Sen. Sanders Holds Town Meeting About NSA

Published 02/01 2014 06:57PM

Updated 02/01 2014 07:15PM

MONTPELIER, Vt. - The National Security Agency's surveillance of everyday Americans was at the heart of discussion in Montpelier Saturday.
The agency has been the center of controversy since Edward Snowden leaked documents to the press.
It was a packed house at the Montpelier City Hall Saturday as U.S. Senator Bernie Sanders held a town meeting about constitutional rights and privacy. Sanders focused his talk on the NSA’s surveillance of telephone and email records.

“If the United States government or corporate America knows about every call that you're making, every purchase that you're making, maybe your medical records, maybe your banking records, who your friends are,  is that really what a free society is about?,” asked Senator Sanders.

Sanders was joined by Representative Peter Welch, a Georgetown law professor, and the executive director of the National Lawyers Guild.
For about an hour all four speakers addressed the issue and offered up a solution in the form of legislation - one example was an act proposed by Senator Patrick Leahy.

“He's introduced the USA Freedom Act, which would have significant FISA reforms and data mining along with the legislation that Bernie introduced,” said Representative Welch.

After their speeches wrapped up the group took questions and comments from the audience for more than an hour.

“I think this is probably one of the most important but understated issue nationally that we could be dealing with,” said Dan Jones, who lives in Montpelier.

“Why should I be worried, I’m not the one they are looking for - well then my question for them is why are they looking at you, why are they looking at everything you do and everything you speak about,” said Jacob Oblak, who lives in Essex Junction, VT.

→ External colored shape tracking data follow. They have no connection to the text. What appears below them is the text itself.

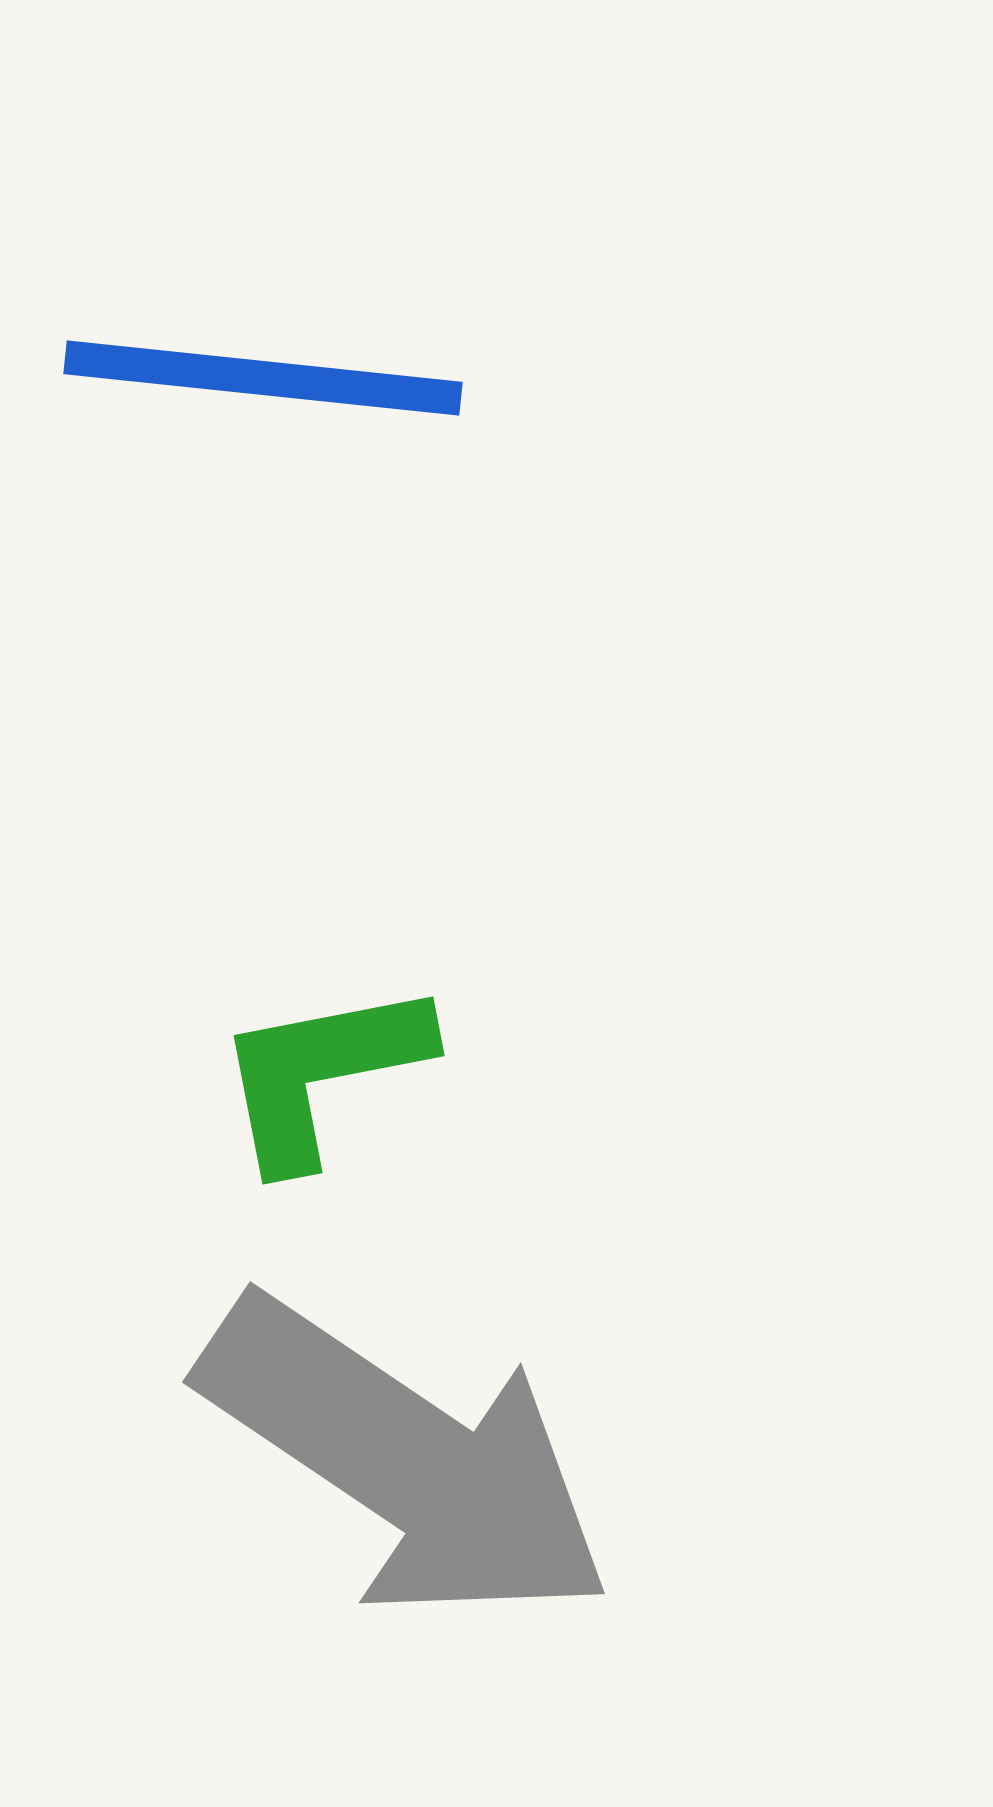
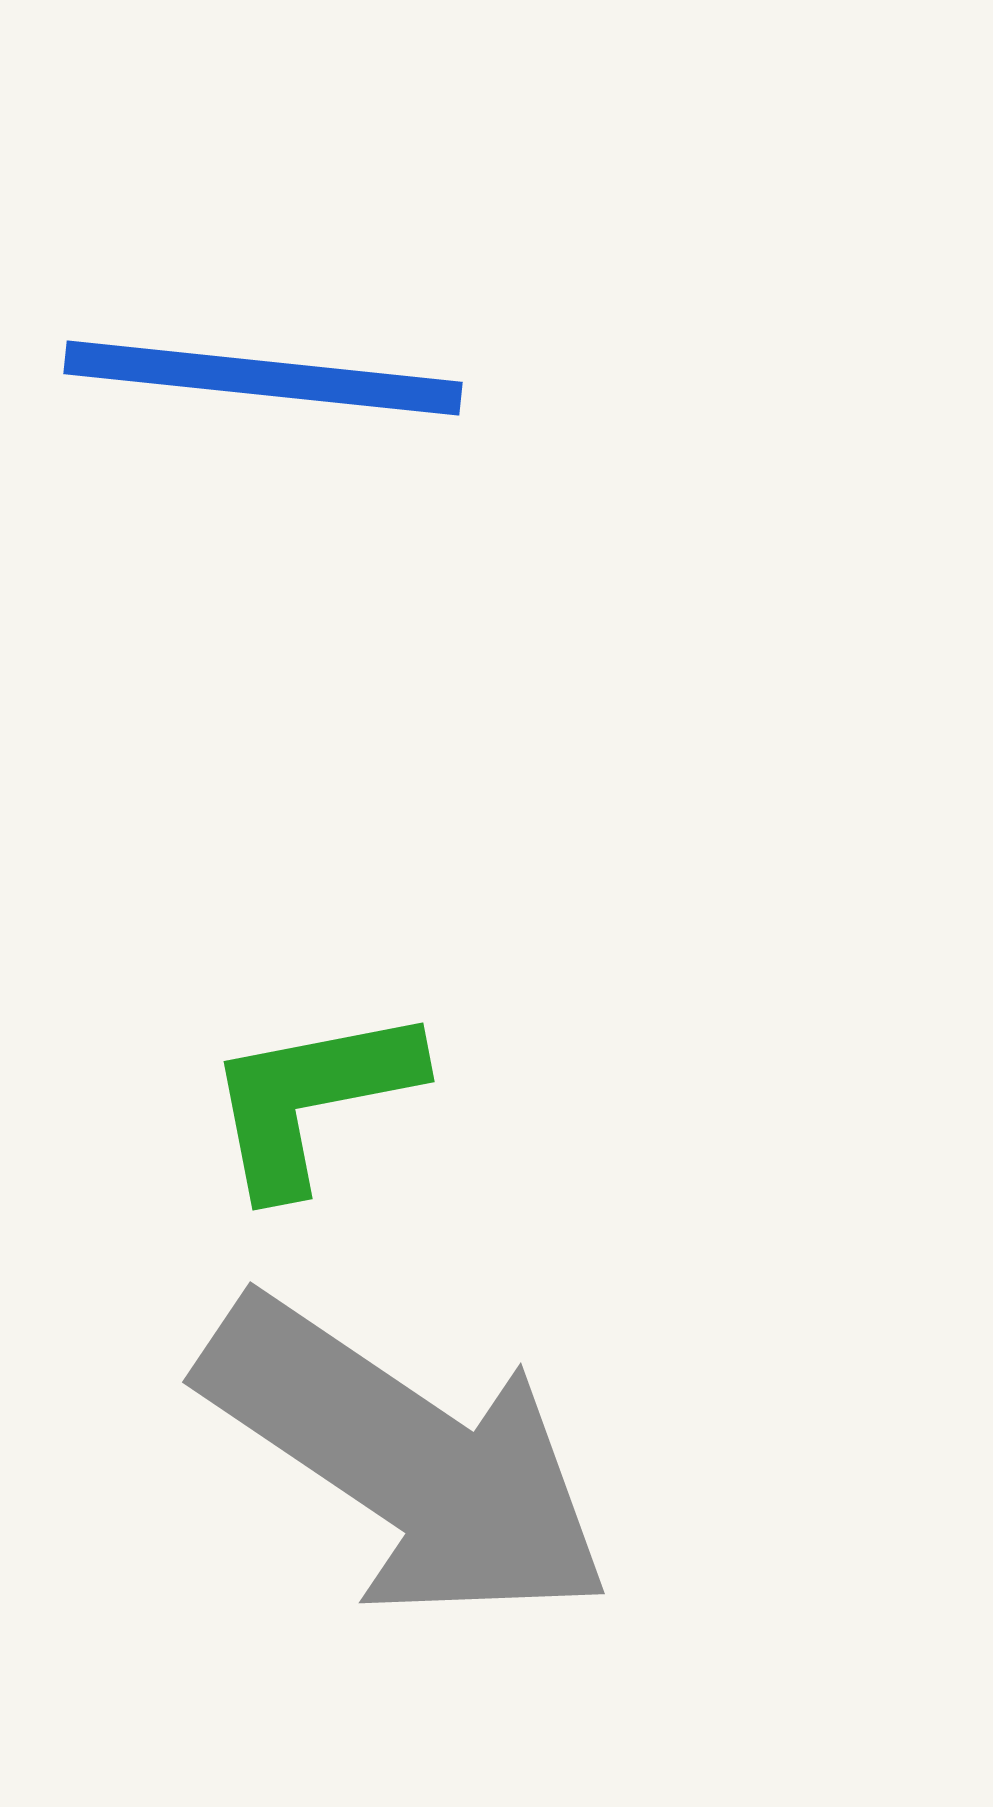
green L-shape: moved 10 px left, 26 px down
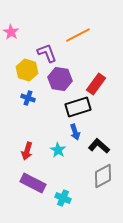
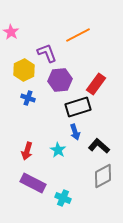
yellow hexagon: moved 3 px left; rotated 15 degrees clockwise
purple hexagon: moved 1 px down; rotated 15 degrees counterclockwise
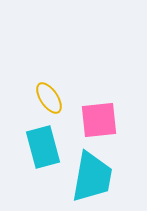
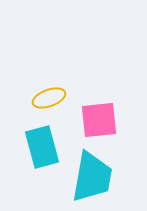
yellow ellipse: rotated 76 degrees counterclockwise
cyan rectangle: moved 1 px left
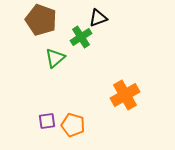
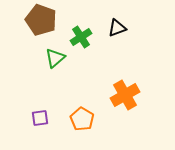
black triangle: moved 19 px right, 10 px down
purple square: moved 7 px left, 3 px up
orange pentagon: moved 9 px right, 6 px up; rotated 15 degrees clockwise
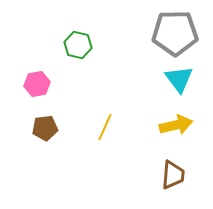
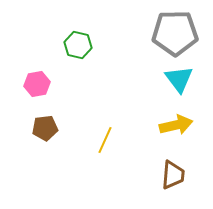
yellow line: moved 13 px down
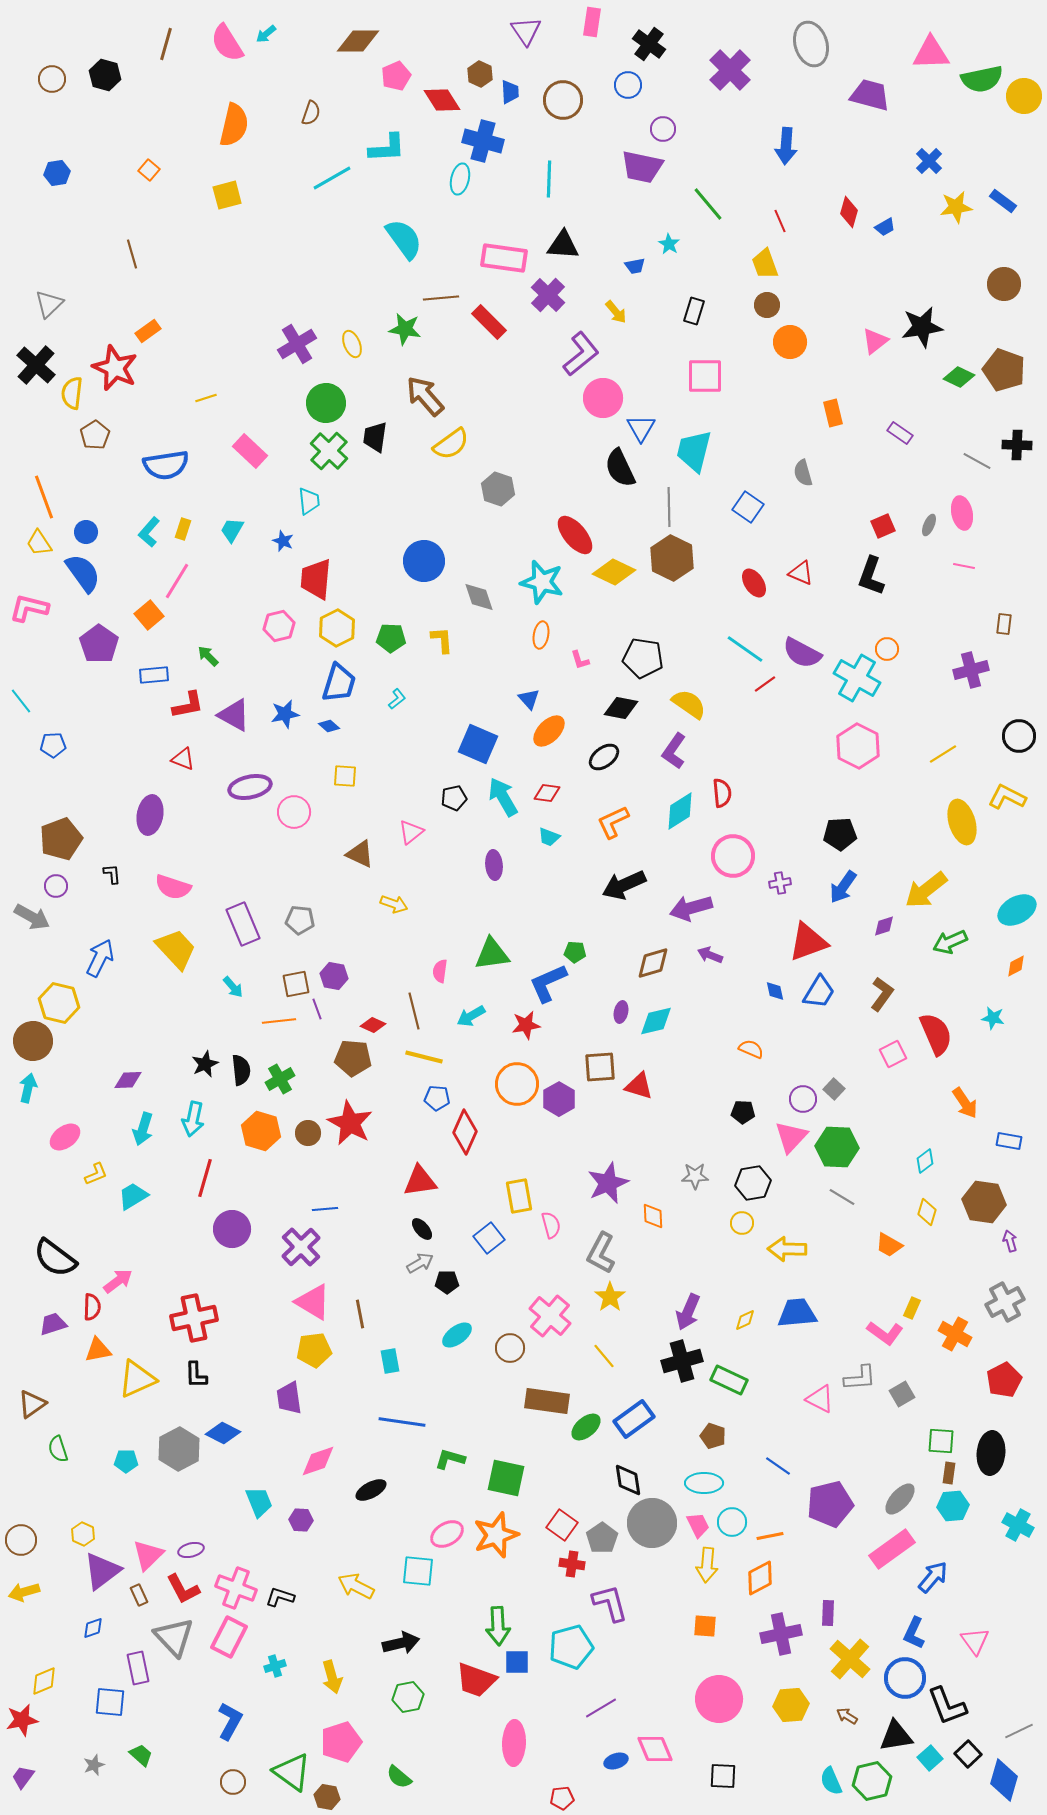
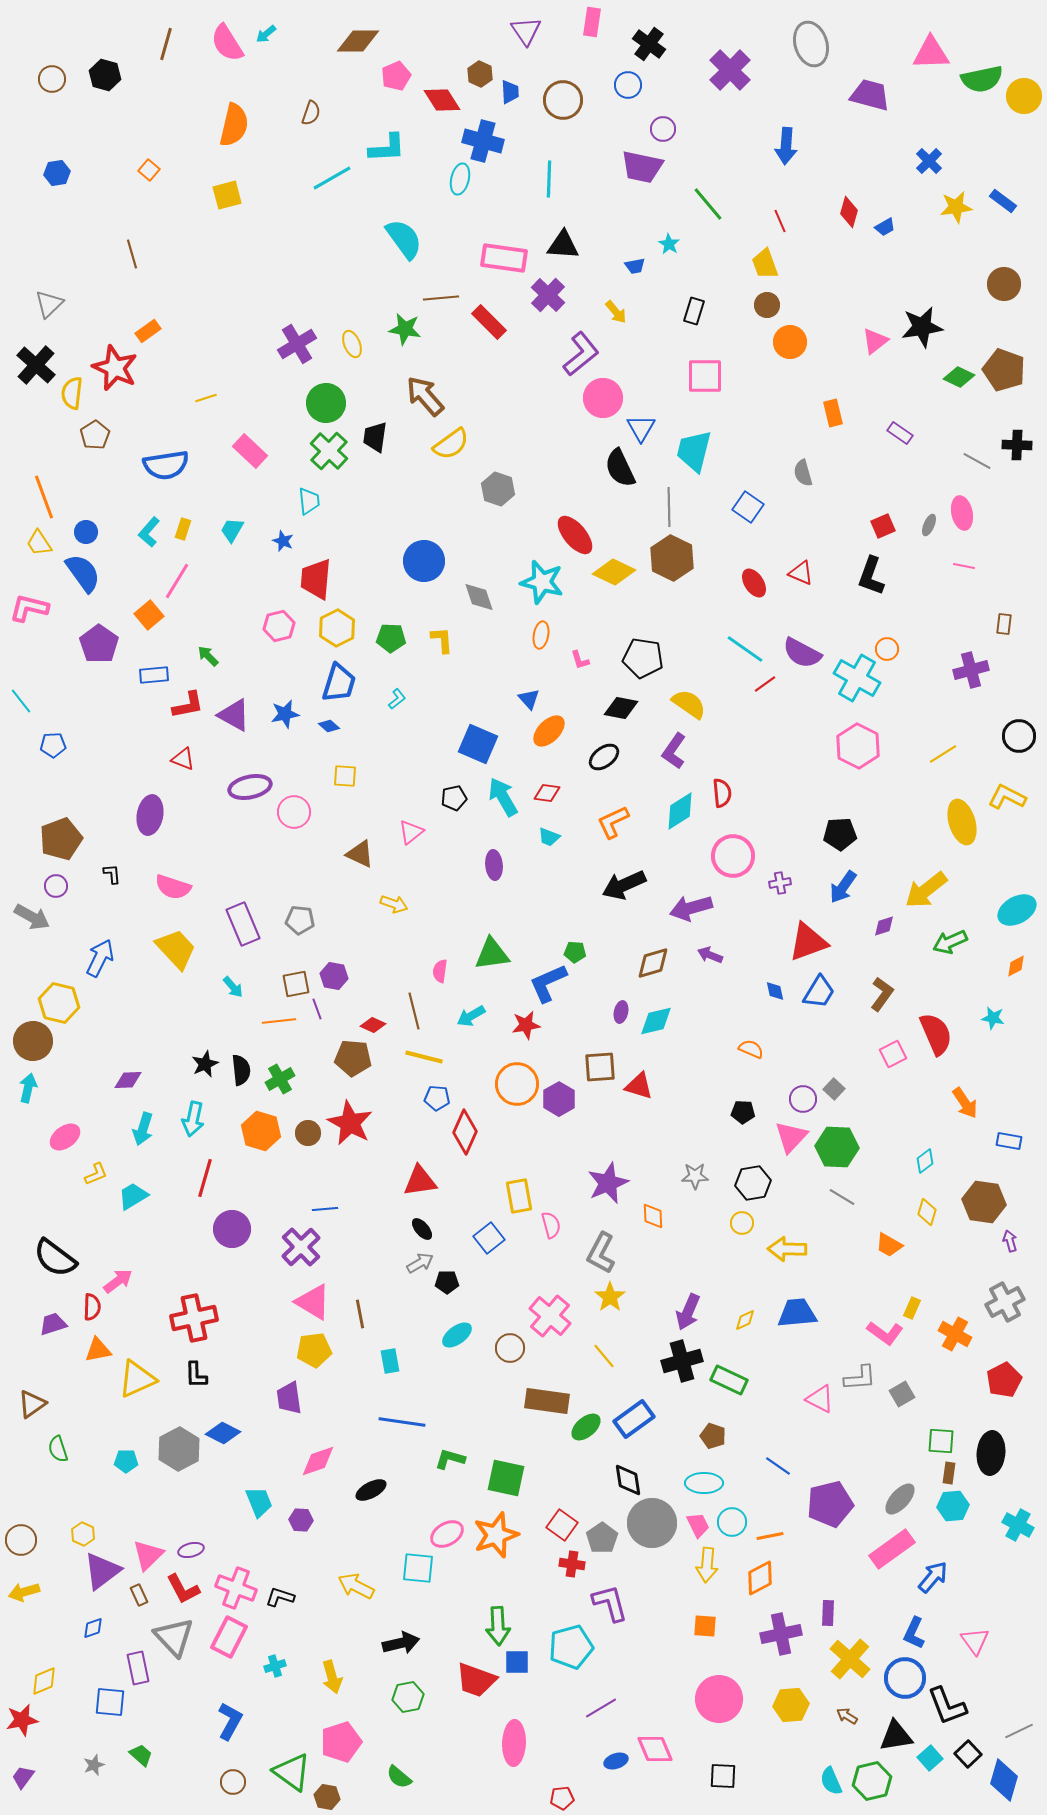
cyan square at (418, 1571): moved 3 px up
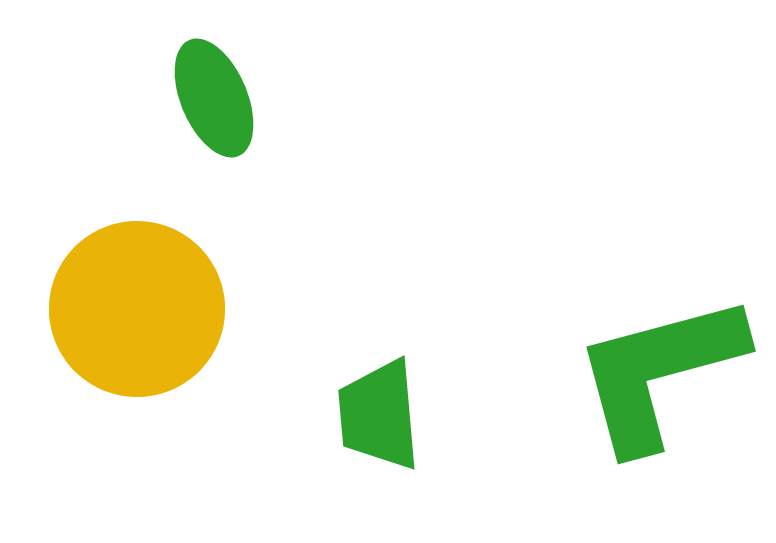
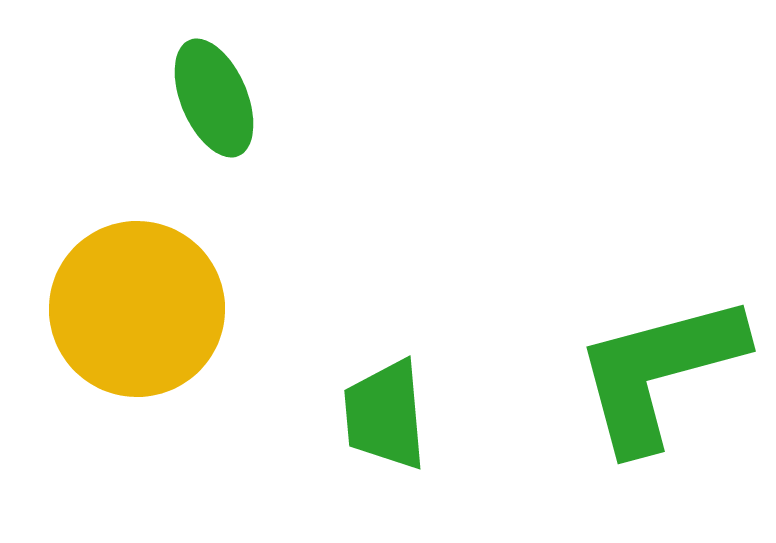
green trapezoid: moved 6 px right
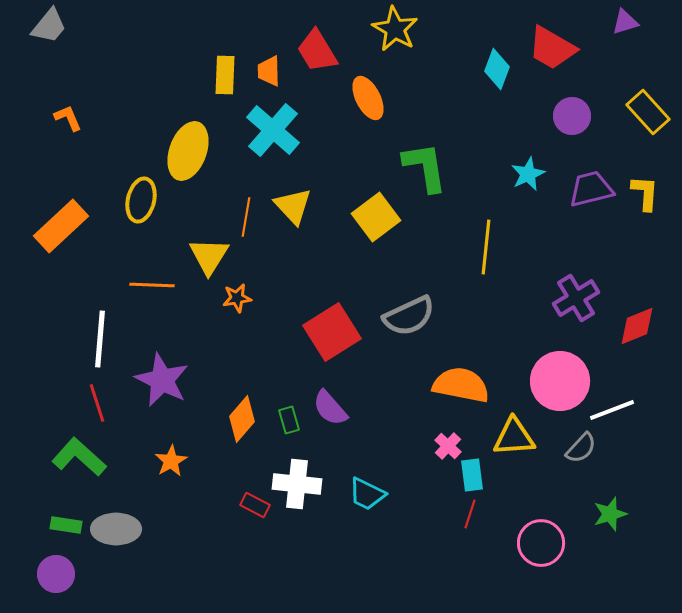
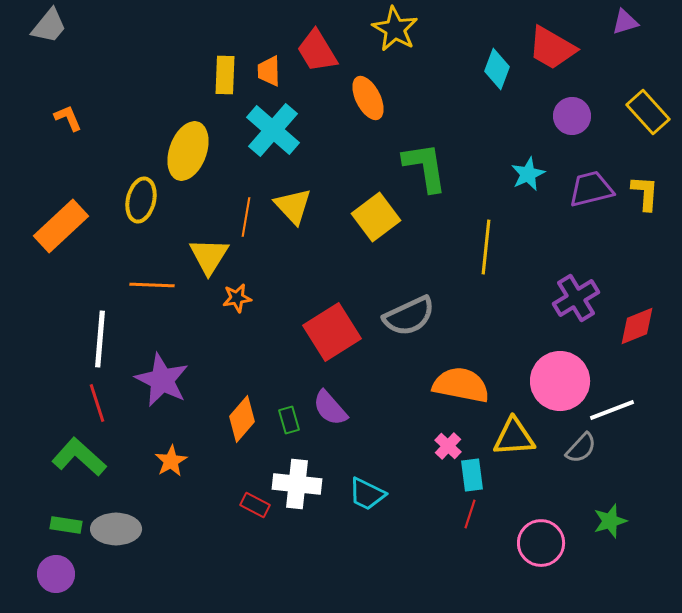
green star at (610, 514): moved 7 px down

“It’s a violation of our privacy- it’s a violation of our constitution,” said Wendy Rieger, who lives in Barre Town, VT.

In the end those at the helm encouraged people to get involved and support legislation to restrict the NSA's access to information.

“Are we there to where we need legislation- yes,” said Oblak.

“We need to come together and we need to do it now,” said Rieger.

While we were there no one at the meeting spoke out to defend the NSA’s actions. Senator Sanders says the U.S must be diligent in protecting Americans from terrorists but he says that can be done without undermining our constitutional rights. He also says he plans to continue to support legislation that will do just that.